## DESCRIPTION OF THE TASK
Print out every record below, exactly as written.

Extracted page text data:
-- -- --
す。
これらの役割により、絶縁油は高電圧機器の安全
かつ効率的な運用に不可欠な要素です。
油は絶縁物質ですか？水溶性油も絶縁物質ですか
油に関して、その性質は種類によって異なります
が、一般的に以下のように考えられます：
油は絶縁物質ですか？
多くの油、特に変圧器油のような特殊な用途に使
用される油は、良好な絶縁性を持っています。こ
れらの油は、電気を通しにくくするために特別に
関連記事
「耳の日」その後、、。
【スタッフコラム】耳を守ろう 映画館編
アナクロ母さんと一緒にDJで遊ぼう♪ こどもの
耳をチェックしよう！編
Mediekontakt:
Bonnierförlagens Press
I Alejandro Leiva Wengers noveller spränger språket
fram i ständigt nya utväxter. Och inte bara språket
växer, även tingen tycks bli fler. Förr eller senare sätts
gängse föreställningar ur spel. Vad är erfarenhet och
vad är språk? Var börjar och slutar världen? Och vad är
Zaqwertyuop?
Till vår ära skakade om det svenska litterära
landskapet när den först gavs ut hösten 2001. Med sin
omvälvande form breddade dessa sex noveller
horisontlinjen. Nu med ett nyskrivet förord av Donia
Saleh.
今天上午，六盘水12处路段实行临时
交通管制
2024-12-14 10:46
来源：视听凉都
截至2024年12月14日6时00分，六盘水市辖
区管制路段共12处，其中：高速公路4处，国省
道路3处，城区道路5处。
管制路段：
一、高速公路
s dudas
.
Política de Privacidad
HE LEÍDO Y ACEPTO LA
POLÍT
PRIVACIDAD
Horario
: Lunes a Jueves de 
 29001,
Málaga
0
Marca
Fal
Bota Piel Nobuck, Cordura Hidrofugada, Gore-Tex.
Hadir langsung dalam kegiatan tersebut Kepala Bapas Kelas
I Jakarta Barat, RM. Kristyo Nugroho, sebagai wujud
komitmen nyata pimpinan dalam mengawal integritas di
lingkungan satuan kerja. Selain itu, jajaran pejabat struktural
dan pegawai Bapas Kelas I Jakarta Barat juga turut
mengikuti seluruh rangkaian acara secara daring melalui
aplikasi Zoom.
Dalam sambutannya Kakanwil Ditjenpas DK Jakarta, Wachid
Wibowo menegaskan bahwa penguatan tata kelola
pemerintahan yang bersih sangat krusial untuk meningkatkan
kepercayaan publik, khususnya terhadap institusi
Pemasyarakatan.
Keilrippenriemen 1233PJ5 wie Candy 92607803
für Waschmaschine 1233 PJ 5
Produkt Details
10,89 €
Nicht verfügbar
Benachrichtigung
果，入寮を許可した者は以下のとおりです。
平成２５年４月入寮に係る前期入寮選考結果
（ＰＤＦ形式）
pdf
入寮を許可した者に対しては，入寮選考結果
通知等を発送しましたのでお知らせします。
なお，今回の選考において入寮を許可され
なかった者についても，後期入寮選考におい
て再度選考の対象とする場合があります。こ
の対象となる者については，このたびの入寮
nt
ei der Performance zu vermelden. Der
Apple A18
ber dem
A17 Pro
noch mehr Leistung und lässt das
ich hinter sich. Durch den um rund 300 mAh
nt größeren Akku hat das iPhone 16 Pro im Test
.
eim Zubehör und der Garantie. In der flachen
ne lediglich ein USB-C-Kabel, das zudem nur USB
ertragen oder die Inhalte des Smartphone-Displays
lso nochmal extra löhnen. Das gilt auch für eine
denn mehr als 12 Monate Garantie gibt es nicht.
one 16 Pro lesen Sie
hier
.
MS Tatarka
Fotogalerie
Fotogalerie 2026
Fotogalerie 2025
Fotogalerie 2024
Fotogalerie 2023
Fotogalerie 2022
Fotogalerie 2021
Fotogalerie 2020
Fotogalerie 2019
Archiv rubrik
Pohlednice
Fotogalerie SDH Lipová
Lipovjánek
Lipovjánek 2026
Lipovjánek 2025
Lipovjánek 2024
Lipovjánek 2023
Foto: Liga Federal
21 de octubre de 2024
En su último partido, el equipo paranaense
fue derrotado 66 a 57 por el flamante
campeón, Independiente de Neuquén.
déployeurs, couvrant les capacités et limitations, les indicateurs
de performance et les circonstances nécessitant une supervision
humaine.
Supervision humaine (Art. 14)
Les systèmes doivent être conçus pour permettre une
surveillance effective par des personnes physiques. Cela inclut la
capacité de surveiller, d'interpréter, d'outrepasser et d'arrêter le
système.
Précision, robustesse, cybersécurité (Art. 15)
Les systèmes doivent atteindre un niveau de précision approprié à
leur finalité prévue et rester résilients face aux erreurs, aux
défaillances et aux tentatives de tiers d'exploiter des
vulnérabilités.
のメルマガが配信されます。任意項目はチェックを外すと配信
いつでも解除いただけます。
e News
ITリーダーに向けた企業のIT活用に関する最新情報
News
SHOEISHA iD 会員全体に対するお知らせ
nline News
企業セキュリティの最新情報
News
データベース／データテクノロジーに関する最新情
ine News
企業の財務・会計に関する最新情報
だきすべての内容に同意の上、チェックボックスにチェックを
-- -- --
## ANSWER SPACE
す。
これらの役割により、絶縁油は高電圧機器の安全
かつ効率的な運用に不可欠な要素です。
油は絶縁物質ですか？水溶性油も絶縁物質ですか
油に関して、その性質は種類によって異なります
が、一般的に以下のように考えられます：
油は絶縁物質ですか？
多くの油、特に変圧器油のような特殊な用途に使
用される油は、良好な絶縁性を持っています。こ
れらの油は、電気を通しにくくするために特別に
関連記事
「耳の日」その後、、。
【スタッフコラム】耳を守ろう 映画館編
アナクロ母さんと一緒にDJで遊ぼう♪ こどもの
耳をチェックしよう！編
Mediekontakt:
Bonnierförlagens Press
I Alejandro Leiva Wengers noveller spränger språket
fram i ständigt nya utväxter. Och inte bara språket
växer, även tingen tycks bli fler. Förr eller senare sätts
gängse föreställningar ur spel. Vad är erfarenhet och
vad är språk? Var börjar och slutar världen? Och vad är
Zaqwertyuop?
Till vår ära skakade om det svenska litterära
landskapet när den först gavs ut hösten 2001. Med sin
omvälvande form breddade dessa sex noveller
horisontlinjen. Nu med ett nyskrivet förord av Donia
Saleh.
今天上午，六盘水12处路段实行临时
交通管制
2024-12-14 10:46
来源：视听凉都
截至2024年12月14日6时00分，六盘水市辖
区管制路段共12处，其中：高速公路4处，国省
道路3处，城区道路5处。
管制路段：
一、高速公路
s dudas
.
Política de Privacidad
HE LEÍDO Y ACEPTO LA
POLÍT
PRIVACIDAD
Horario
: Lunes a Jueves de 
 29001,
Málaga
0
Marca
Fal
Bota Piel Nobuck, Cordura Hidrofugada, Gore-Tex.
Hadir langsung dalam kegiatan tersebut Kepala Bapas Kelas
I Jakarta Barat, RM. Kristyo Nugroho, sebagai wujud
komitmen nyata pimpinan dalam mengawal integritas di
lingkungan satuan kerja. Selain itu, jajaran pejabat struktural
dan pegawai Bapas Kelas I Jakarta Barat juga turut
mengikuti seluruh rangkaian acara secara daring melalui
aplikasi Zoom.
Dalam sambutannya Kakanwil Ditjenpas DK Jakarta, Wachid
Wibowo menegaskan bahwa penguatan tata kelola
pemerintahan yang bersih sangat krusial untuk meningkatkan
kepercayaan publik, khususnya terhadap institusi
Pemasyarakatan.
Keilrippenriemen 1233PJ5 wie Candy 92607803
für Waschmaschine 1233 PJ 5
Produkt Details
10,89 €
Nicht verfügbar
Benachrichtigung
果，入寮を許可した者は以下のとおりです。
平成２５年４月入寮に係る前期入寮選考結果
（ＰＤＦ形式）
pdf
入寮を許可した者に対しては，入寮選考結果
通知等を発送しましたのでお知らせします。
なお，今回の選考において入寮を許可され
なかった者についても，後期入寮選考におい
て再度選考の対象とする場合があります。こ
の対象となる者については，このたびの入寮
nt
ei der Performance zu vermelden. Der
Apple A18
ber dem
A17 Pro
noch mehr Leistung und lässt das
ich hinter sich. Durch den um rund 300 mAh
nt größeren Akku hat das iPhone 16 Pro im Test
.
eim Zubehör und der Garantie. In der flachen
ne lediglich ein USB-C-Kabel, das zudem nur USB
ertragen oder die Inhalte des Smartphone-Displays
lso nochmal extra löhnen. Das gilt auch für eine
denn mehr als 12 Monate Garantie gibt es nicht.
one 16 Pro lesen Sie
hier
.
MS Tatarka
Fotogalerie
Fotogalerie 2026
Fotogalerie 2025
Fotogalerie 2024
Fotogalerie 2023
Fotogalerie 2022
Fotogalerie 2021
Fotogalerie 2020
Fotogalerie 2019
Archiv rubrik
Pohlednice
Fotogalerie SDH Lipová
Lipovjánek
Lipovjánek 2026
Lipovjánek 2025
Lipovjánek 2024
Lipovjánek 2023
Foto: Liga Federal
21 de octubre de 2024
En su último partido, el equipo paranaense
fue derrotado 66 a 57 por el flamante
campeón, Independiente de Neuquén.
déployeurs, couvrant les capacités et limitations, les indicateurs
de performance et les circonstances nécessitant une supervision
humaine.
Supervision humaine (Art. 14)
Les systèmes doivent être conçus pour permettre une
surveillance effective par des personnes physiques. Cela inclut la
capacité de surveiller, d'interpréter, d'outrepasser et d'arrêter le
système.
Précision, robustesse, cybersécurité (Art. 15)
Les systèmes doivent atteindre un niveau de précision approprié à
leur finalité prévue et rester résilients face aux erreurs, aux
défaillances et aux tentatives de tiers d'exploiter des
vulnérabilités.
のメルマガが配信されます。任意項目はチェックを外すと配信
いつでも解除いただけます。
e News
ITリーダーに向けた企業のIT活用に関する最新情報
News
SHOEISHA iD 会員全体に対するお知らせ
nline News
企業セキュリティの最新情報
News
データベース／データテクノロジーに関する最新情
ine News
企業の財務・会計に関する最新情報
だきすべての内容に同意の上、チェックボックスにチェックを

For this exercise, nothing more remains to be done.